#### [What you have to do]
Which lines in the records below contain the word "следующего"? Return each of them.

#### [Records supplied]
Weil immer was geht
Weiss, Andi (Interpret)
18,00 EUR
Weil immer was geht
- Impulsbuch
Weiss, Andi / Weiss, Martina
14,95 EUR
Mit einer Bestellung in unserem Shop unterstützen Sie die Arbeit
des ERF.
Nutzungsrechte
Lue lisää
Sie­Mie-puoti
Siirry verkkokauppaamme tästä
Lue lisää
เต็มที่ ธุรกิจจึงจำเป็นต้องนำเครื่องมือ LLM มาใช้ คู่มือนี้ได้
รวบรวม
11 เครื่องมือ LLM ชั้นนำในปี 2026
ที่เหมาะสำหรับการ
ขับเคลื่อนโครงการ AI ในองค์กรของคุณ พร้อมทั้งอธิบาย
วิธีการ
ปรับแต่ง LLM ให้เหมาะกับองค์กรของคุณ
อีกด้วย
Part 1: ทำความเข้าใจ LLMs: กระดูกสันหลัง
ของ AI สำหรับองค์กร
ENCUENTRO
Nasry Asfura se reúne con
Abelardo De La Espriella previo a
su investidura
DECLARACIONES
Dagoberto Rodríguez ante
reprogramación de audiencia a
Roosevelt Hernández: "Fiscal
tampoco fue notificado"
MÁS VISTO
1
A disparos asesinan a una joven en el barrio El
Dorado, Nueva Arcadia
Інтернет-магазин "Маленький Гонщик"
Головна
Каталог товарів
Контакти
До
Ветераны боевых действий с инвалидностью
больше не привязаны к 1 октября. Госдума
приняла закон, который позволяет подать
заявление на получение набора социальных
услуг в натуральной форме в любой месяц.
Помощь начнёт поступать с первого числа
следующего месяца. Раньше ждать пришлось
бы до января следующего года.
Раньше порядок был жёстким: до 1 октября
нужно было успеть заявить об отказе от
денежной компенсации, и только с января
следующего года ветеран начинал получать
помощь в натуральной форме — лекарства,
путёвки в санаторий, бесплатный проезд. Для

#### [Reply]
следующего месяца. Раньше ждать пришлось
бы до января следующего года.
следующего года ветеран начинал получать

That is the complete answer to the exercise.